Another NFL quarterback I respect and hope gets the opportunity to duel Brock Purdy in the Super Bowl is Trevor Lawrence. Born in Knoxville, he played behind another great QB, Kelly Bryant at Clemson. Kelly's aunt was a long time patient and I looked forward to her office visits; she knew college football and was sure proud of her nephew! The 2017 season found Kelly designated the starting quarterback for the Clemson Tigers after Deshaun Watson's departure for the NFL draft. Kelly Bryant led Clemson to a 2017 ACC Championship and the College Football Playoffs, eventually losing to the National Champions, Alabama.
The 2018 season found Kelly naturally designated as the starting quarterback. Surprisingly however, he was sharing playing time with a freshman, some Trevor Lawrence guy who needed a haircut. After four games, Dabo Sweeney designated Trevor the starter. Kelly then transferred to Missouri, and, although he had started four games, rules at that time protected his eligibility status. He became the starting quarterback for the Missouri Tigers in 2019. Although he lost his first game to Wyoming, he passed for 432 yards, a career high. Undrafted by the NFL, Kelly is playing in the United Football League.
As Kelly's aunt was scheduled for her check up, I was looking forward to hearing how Kelly was handling the situation, having been replaced by a freshman upstart following an incredible year as the ACC Champion and CFP appearance. Her response was surprising and forever endeared both of these guys to me forever. Kelly Bryant's aunt told me that Trevor and he talked every day on the phone and prayed together. Wow!
8 Jan 2024 - The 2024 College Football Playoff holds little interest for me this year. However, one of these two outstanding quarterbacks shares their surname with a good friend of mine when I was an Army brat at Fort Carson. Terry and I were second graders; on the playground we were usually the team captains, choosing our teammates before great football contests. My father's assignment to the 25th Infantry Division (Tropic Lightning) the following year also found Terry and I on the playground as well as the baseball diamond in the third grade at Schofield Barracks. With the frequency of moves required by military families, it was common to run into some of the same friends from a previous assignment. This is particularly true with special operation infantry soldiers, as their numbers are much smaller than general Army soldiers. That accounted for the fact that Terry and I three-peated our sports encounters with yet a third coinciding assignment at Fort Knox. This time, the casual, yet stinging, mispronounciation of his surname illicited more of a response, as we were now sixth graders. And the testosterone was flowing, unlike when we were just second graders.

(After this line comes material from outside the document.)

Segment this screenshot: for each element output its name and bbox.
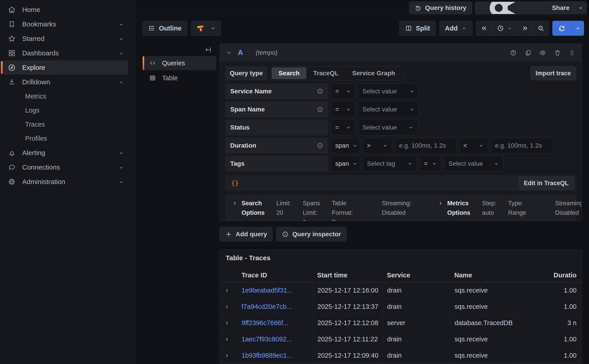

As a 7 year old, such an obvious violation of the etiquette of friendship was funny, or so it seemed to everyone but the guy whose name was being satirized.
As a product of good fortune, my aggravation with the "Dennis the Menace" handle was avoided with my Fort Carson experience; I set them straight right out of the gate. Thank you, again, God, for sparing me that annoyance and, more importantly, reminding us that our troubles pale with that of Job. More to the point, my first name's satirization did, in fact, pale in contrast to Terry's surname: Penix.
Yes, Martha, Michael Tarrence Penix Jr. is an American football quarterback for the Washington Huskies. He goes by Michael; perhaps the kids made fun of his middle name, and called him "Terry". I had not seen the surname "Penix" since the good old Terry Penix days while attending Scott Junior High School, Fort Knox, KY. None of that changing the vowel sound, when its spelling contraindicated that. Nope, it was always Terry Penis, ignoring his scowls. My strongest memory, however, of the sixth grade was not Terry Penis, I mean Penix; it was Mrs. Fessler. Her graceful movements with her pointer were only exceeded by her careful cursive performance at the blackboard. A striking statuesque brunette, she was always attired in heels, black hose and skirt. Oh my.
I hope that excellent athlete who bore the brunt of much teasing is watching this game. I remember how well he played the hot corner on the diamond and being hard to cover crossing over the middle. Terry Penix, thanks for your friendship that spanned years and half the globe. May God bless you and yours.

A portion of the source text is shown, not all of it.